The following table summarizes our asset retirement obligation
transactions during the three months and six months ended June 30, 2003.


Three Months Ended Six Months Ended
June 30, 2003 June 30, 2003
------------------------- -------------------------

Beginning asset retirement obligation $ 1,727,165 $ 1,693,330

Additions related to new properties 16,074 16,074

Deletions related to property disposals (688) (688)

Accretion expense 34,526 68,361

------------------------- -------------------------
Ending asset retirement obligation $ 1,777,077 $ 1,777,077
========================= =========================


Prior years pro forma were not shown since the change was not
significant.

NOTE 9: RECENTLY ANNOUNCED ACCOUNTING PRONOUNCEMENTS

SFAS No. 148, Accounting for Stock-Based Compensation-Transition and
Disclosure, which amends SFAS No. 123, Accounting for Stock-Based Compensation.
SFAS No. 148 provides alternative methods of transition for a voluntary change
to the fair value based method of accounting for stock-based employee
compensation. The statement also amends the disclosure requirements of SFAS No.
123 to require prominent disclosures in both annual and interim financial
statements about the method of accounting for stock-based employee compensation
and the effect of the method used on reported results. The statement is required
to be adopted for fiscal years ending after December 15, 2002.

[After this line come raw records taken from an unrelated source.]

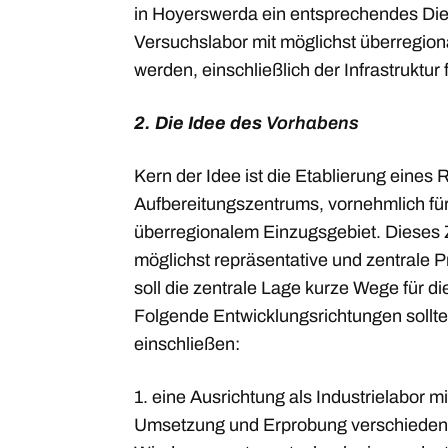
in Hoyerswerda ein entsprechendes Die
Versuchslabor mit möglichst überregiona
werden, einschließlich der Infrastruktur
2. Die Idee des
Vorhabens
Kern der Idee ist die Etablierung eines 
Aufbereitungszentrums, vornehmlich fü
überregionalem Einzugsgebiet. Dieses 
möglichst repräsentative und zentrale P
soll die zentrale Lage kurze Wege für die
Folgende Entwicklungsrichtungen sollte
einschließen:
1. eine Ausrichtung als Industrielabor mit
Umsetzung und Erprobung verschieden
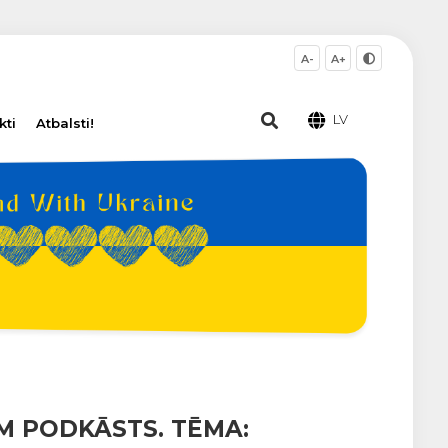
A-
A+
LV
kti
Atbalsti!
M PODKĀSTS. TĒMA:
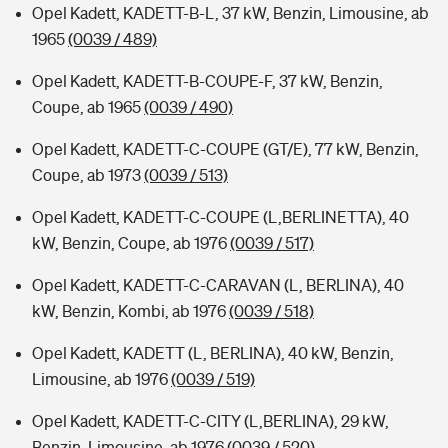
Opel Kadett, KADETT-B-L, 37 kW, Benzin, Limousine, ab
1965
(0039 / 489)
Opel Kadett, KADETT-B-COUPE-F, 37 kW, Benzin,
Coupe, ab 1965
(0039 / 490)
Opel Kadett, KADETT-C-COUPE (GT/E), 77 kW, Benzin,
Coupe, ab 1973
(0039 / 513)
Opel Kadett, KADETT-C-COUPE (L,BERLINETTA), 40
kW, Benzin, Coupe, ab 1976
(0039 / 517)
Opel Kadett, KADETT-C-CARAVAN (L, BERLINA), 40
kW, Benzin, Kombi, ab 1976
(0039 / 518)
Opel Kadett, KADETT (L, BERLINA), 40 kW, Benzin,
Limousine, ab 1976
(0039 / 519)
Opel Kadett, KADETT-C-CITY (L,BERLINA), 29 kW,
Benzin, Limousine, ab 1976
(0039 / 520)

We currently account for stock-based compensation in accordance with APB
Opinion No. 25 which requires us to recognize compensation expense only to the
extent that the fair market value is greater than the option price at the date
of grant.

14


On April 22, 2003, the FASB announced its decision to require all
companies to expense the value of employee stock options. Companies will be
required to measure the cost according to the fair value of the options. The new
guidelines have not been released to measure the cost according to the fair
value of the options. Although the new guidelines have not been released, it is
expected that they will be finalized and become effective in 2004. When final
rules are announced, we will assess the impact to our consolidated financial
statements.

FIN No. 45, Guarantor's Accounting and Disclosure Requirements for
Guarantees, Including Indirect Guarantees of Indebtedness of Others, FIN No. 45
requires that a liability be recorded in the guarantor's balance sheet upon
issuance of certain guarantees. Initial recognition and measurement of the
liability will be applied on a prospective basis to guarantees issued or
modified after December 31, 2002. FIN No. 45 also requires disclosures about
guarantees in financial statements for interim or annual periods ending after
December 15, 2002. We do not expect the adoption of FIN No. 45 to have a
material impact on our consolidated financial statements.

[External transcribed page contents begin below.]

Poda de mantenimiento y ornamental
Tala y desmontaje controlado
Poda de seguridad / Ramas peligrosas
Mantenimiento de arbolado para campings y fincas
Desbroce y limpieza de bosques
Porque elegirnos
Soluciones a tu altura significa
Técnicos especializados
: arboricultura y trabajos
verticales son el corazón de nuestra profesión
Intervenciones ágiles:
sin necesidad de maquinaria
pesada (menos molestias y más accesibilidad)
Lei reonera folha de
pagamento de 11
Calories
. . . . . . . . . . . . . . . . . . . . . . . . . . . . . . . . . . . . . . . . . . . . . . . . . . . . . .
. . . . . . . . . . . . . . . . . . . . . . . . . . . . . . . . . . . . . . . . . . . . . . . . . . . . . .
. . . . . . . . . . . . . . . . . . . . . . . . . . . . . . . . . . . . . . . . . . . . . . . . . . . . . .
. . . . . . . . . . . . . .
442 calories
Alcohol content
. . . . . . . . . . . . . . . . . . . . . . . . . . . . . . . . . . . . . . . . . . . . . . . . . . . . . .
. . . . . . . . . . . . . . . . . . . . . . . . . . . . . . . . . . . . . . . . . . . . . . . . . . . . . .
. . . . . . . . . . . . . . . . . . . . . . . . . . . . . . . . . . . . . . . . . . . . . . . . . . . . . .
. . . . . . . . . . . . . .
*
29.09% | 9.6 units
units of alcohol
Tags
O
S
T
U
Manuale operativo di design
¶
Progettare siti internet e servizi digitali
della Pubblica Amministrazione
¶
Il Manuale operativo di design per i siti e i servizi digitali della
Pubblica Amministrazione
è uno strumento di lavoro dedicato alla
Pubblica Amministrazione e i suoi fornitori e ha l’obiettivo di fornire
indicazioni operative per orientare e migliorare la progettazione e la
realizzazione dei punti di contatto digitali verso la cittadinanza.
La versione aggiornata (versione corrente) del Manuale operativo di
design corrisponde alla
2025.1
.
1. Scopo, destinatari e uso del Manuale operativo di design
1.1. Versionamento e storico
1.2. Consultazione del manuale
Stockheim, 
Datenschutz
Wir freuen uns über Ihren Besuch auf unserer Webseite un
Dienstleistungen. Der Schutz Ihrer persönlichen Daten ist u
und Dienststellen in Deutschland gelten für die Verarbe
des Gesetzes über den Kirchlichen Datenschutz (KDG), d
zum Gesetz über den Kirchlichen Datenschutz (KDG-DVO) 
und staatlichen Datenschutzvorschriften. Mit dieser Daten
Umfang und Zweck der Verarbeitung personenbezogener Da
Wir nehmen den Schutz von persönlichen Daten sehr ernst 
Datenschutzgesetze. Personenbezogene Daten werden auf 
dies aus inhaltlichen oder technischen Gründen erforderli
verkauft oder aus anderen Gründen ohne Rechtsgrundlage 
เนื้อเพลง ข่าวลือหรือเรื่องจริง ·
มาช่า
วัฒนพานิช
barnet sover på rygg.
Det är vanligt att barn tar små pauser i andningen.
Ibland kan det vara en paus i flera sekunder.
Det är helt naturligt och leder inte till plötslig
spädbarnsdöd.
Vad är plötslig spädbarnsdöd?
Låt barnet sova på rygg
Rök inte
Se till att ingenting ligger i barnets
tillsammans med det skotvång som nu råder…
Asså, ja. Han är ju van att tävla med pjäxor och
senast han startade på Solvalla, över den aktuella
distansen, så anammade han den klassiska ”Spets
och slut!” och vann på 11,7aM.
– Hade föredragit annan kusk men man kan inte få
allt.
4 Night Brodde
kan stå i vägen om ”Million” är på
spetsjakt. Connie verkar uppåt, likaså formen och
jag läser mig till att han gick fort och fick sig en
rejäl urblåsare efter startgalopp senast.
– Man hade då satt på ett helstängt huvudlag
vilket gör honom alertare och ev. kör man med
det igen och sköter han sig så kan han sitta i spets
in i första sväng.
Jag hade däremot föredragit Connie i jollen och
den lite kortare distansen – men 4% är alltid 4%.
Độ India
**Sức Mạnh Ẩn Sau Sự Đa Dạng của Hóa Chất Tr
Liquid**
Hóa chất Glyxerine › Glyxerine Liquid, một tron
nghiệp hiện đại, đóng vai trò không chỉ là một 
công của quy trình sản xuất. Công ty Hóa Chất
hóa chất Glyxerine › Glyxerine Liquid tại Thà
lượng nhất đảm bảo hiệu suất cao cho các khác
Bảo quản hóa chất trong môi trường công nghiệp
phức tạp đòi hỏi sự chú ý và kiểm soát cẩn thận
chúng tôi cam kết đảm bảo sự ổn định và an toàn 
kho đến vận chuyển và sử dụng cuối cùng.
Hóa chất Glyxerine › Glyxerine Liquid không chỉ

FIN No. 46, Consolidation of Variable Interest Entities, an
Interpretation of Accounting Research Bulletin No. 51. FIN No. 46 requires
certain variable interest entities to be consolidated by the primary beneficiary
of the entity if the equity investors in the entity do not have the
characteristics of a controlling financial interest or do not have sufficient
equity at risk for the entity to finance its activities without financial
support from other parties. We do not expect the adoption of FIN No. 46 to have
a material impact on our consolidated financial statements.

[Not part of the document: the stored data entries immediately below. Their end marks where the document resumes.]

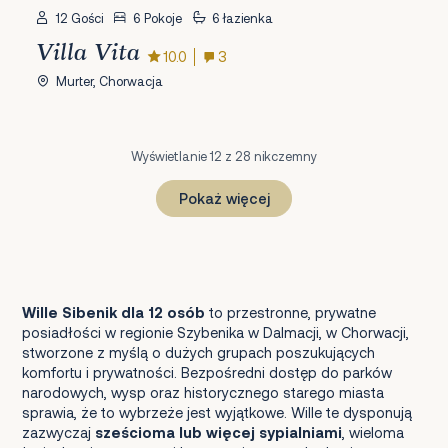
12 Gości
6 Pokoje
6 łazienka
Villa Vita
10.0
3
Murter, Chorwacja
Wyświetlanie 12 z 28 nikczemny
Pokaż więcej
1
2
3
Dalej
Wille Sibenik dla 12 osób
to przestronne, prywatne
posiadłości w regionie Szybenika w Dalmacji, w Chorwacji,
stworzone z myślą o dużych grupach poszukujących
komfortu i prywatności. Bezpośredni dostęp do parków
narodowych, wysp oraz historycznego starego miasta
sprawia, że to wybrzeże jest wyjątkowe. Wille te dysponują
zazwyczaj
sześcioma lub więcej sypialniami
, wieloma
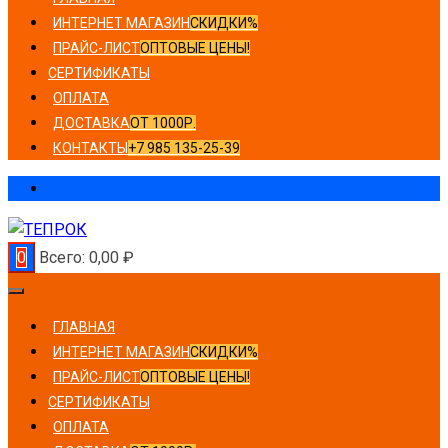
ИНТЕРНЕТ МАГАЗИН
СКИДКИ%
ПРАЙС-ЛИСТ
ОПТОВЫЕ ЦЕНЫ!
СЕРТИФИКАТЫ
ОПЛАТА
ДОСТАВКА
ОТ 1000Р.
КОНТАКТЫ
+7 985 135-25-39
0
Всего:
0,00
₽
ГЛАВНАЯ
ИНТЕРНЕТ МАГАЗИН
СКИДКИ%
ПРАЙС-ЛИСТ
ОПТОВЫЕ ЦЕНЫ!
СЕРТИФИКАТЫ
ОПЛАТА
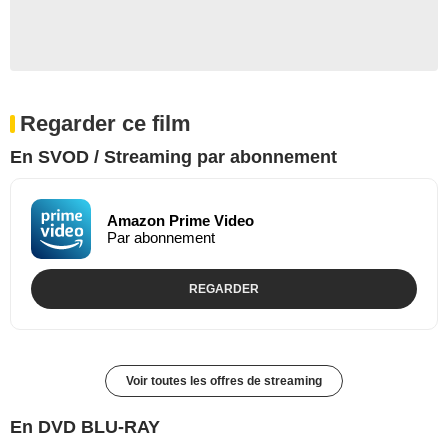
Regarder ce film
En SVOD / Streaming par abonnement
Amazon Prime Video
Par abonnement
REGARDER
Voir toutes les offres de streaming
En DVD BLU-RAY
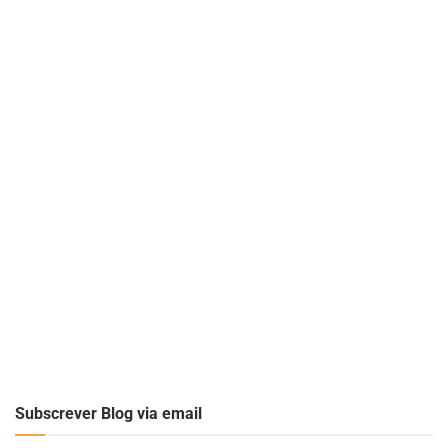
Subscrever Blog via email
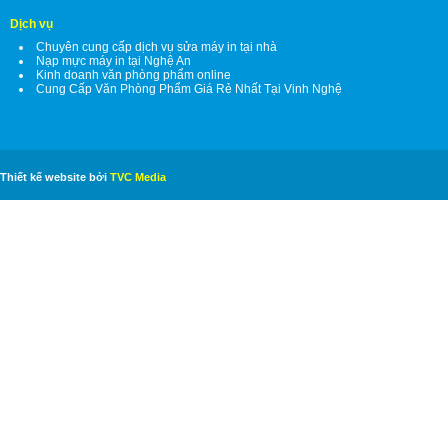
Dịch vụ
Chuyên cung cấp dịch vụ sửa máy in tại nhà
Nạp mực máy in tại Nghệ An
Kinh doanh văn phòng phẩm online
Cung Cấp Văn Phòng Phẩm Giá Rẻ Nhất Tại Vinh Nghệ
Thiết kế website bởi
TVC Media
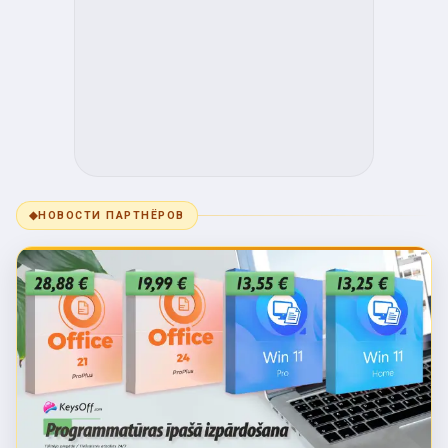
◆
НОВОСТИ ПАРТНЁРОВ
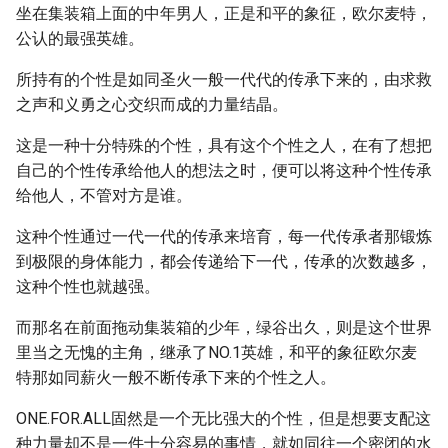
坐在集装箱上面的中年男人，正是和平的象征，欧尔麦特，
公认的最强英雄。
所持有的个性是如同圣火一般一代代的传承下来的，由求救
之声和义勇之心交织而成的力量结晶。
这是一种十分特殊的个性，具有这个个性之人，在有了想把
自己的个性传承给他人的想法之时，便可以将这种个性传承
给他人，不管对方是谁。
这种个性通过一代一代的传承来培育，每一代传承者那锻炼
到极限的身体能力，都会传递给下一代，传承的次数越多，
这种个性也就越强。
而那名在前面拖动集装箱的少年，绿谷出久，则是这个世界
里当之无愧的主角，继承了NO.1英雄，和平的象征欧尔麦
特那如同薪火一般不断传承下来的个性之人。
ONE.FOR.ALL固然是一个无比强大的个性，但是想要支配这
种力量却不是一件十分容易的事情，就如同往一个密闭的水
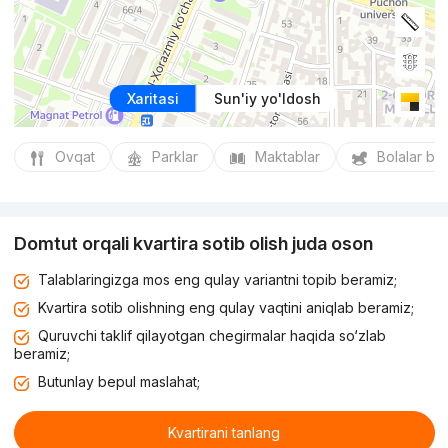
Xaritasi
Sun'iy yo'ldosh
Ovqat
Parklar
Maktablar
Bolalar bo
Domtut orqali kvartira sotib olish juda oson
Talablaringizga mos eng qulay variantni topib beramiz;
Kvartira sotib olishning eng qulay vaqtini aniqlab beramiz;
Quruvchi taklif qilayotgan chegirmalar haqida so‘zlab
beramiz;
Butunlay bepul maslahat;
Kvartirani tanlang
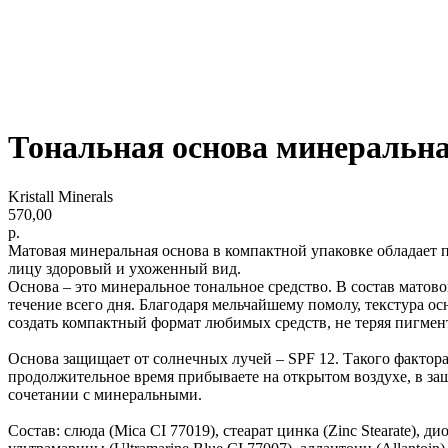
Тональная основа минеральна
Kristall Minerals
570,00
р.
Матовая минеральная основа в компактной упаковке обладает 
лицу здоровый и ухоженный вид.
Основа – это минеральное тональное средство. В состав мато
течение всего дня. Благодаря мельчайшему помолу, текстура ос
создать компактный формат любимых средств, не теряя пигмен
Основа защищает от солнечных лучей – SPF 12. Такого фактора 
продолжительное время прибываете на открытом воздухе, в защ
сочетании с минеральными.
Состав: слюда (Mica CI 77019), стеарат цинка (Zinc Stearate), ди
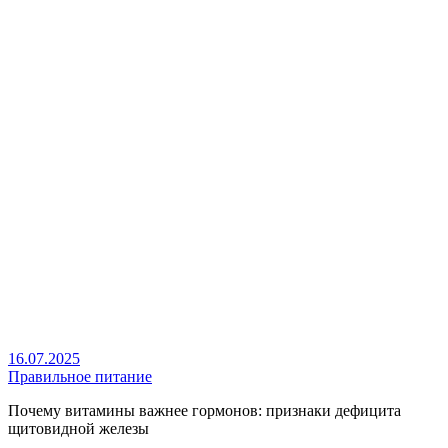
16.07.2025
Правильное питание
Почему витамины важнее гормонов: признаки дефицита
щитовидной железы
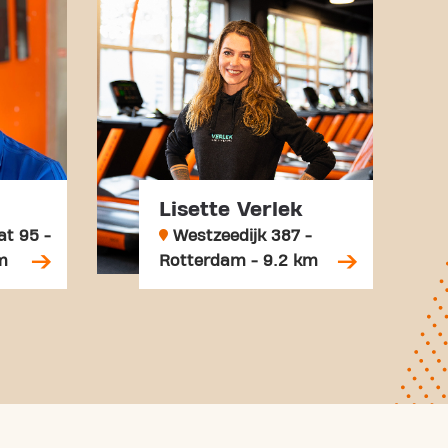
Lisette Verlek
at 95 -
Westzeedijk 387 -
m
Rotterdam - 9.2 km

In May 2003, the FASB issued Statement No. 150 "Accounting for Certain
Financial Instruments with Characteristics of both Liabilities and Equity." This
statement establishes standards for how an issuer classifies and measures
certain financial instruments with characteristics of both liabilities and
equity. This statement is effective for financial instruments entered into or
modified after May 31, 2003, and otherwise is effective at the beginning of the
first interim period beginning after June 15, 2003. We do not expect the
adoption of FAS 150 to have a material impact on our consolidated financial
statements.

NOTE 10.COMMITMENTS AND CONTINGENCIES

At June 30, 2003, we were involved in one lawsuit incidental to our
business. In the opinion of management, the ultimate outcome of this lawsuit
will not have a material adverse effect on our financial position or results of
operations. We are not aware of any threatened litigation. We have not been a
party to any bankruptcy, receivership, reorganization, adjustment or similar
proceeding.

ITEM 2. MANAGEMENT'S DISCUSSION AND ANALYSIS OF FINANCIAL CONDITION AND RESULTS
OF OPERATIONS.

The following discussion and analysis should be read in conjunction with
our Consolidated Financial Statements and the related notes.

OVERVIEW

Strategy

Our primary objective is to increase the per share net asset value
of our common stock through increasing reserves, production, cash flow and
earnings. We are shifting the balance of our investments from properties having
high rates of production in early years to properties with more consistent
production over a longer term. We attempt to reduce our financial risks by
dedicating a smaller portion of our capital to high risk projects, while
reserving the majority of our available capital for exploitation and development
drilling opportunities. Obtaining positions in long-lived oil and gas reserves
will be given priority over properties that might provide more cash flow in the
early years of production, but which have shorter reserve lives. We also attempt
to further reduce risk by emphasizing acquisition possibilities over high risk
exploration projects.


15



During the latter part of 2002, we reduced our emphasis on high risk
exploration efforts and started focusing on established geologic trends where we
can utilize the engineering, operational, financial and technical expertise of
our entire staff. Although we anticipate participating in exploratory drilling
activities in the future, reducing financial, reservoir, drilling and geological
risks and diversifying our property portfolio are important criteria in the
execution of our business plan. In summary, our business plan:

o focuses on projects having less geological risk;

o entails less exploratory activity in the down dip Wilcox trend
of our south Texas properties;

o emphasizes exploitation and enhancement activities;

o focuses on acquiring producing properties; and

o expands the scope of our operations by diversifying our
exploratory and development efforts, both in and outside of our
current areas of operation.

Although the direction of our exploration and development activities has
shifted from high risk exploratory activities to lower risk development
opportunities, we will continue our efforts, as we have in the past, to maintain
low general and administrative expenses relative to the size of our overall
operations, utilize advanced technologies, serve as operator in appropriate
circumstances, and reduce operating costs.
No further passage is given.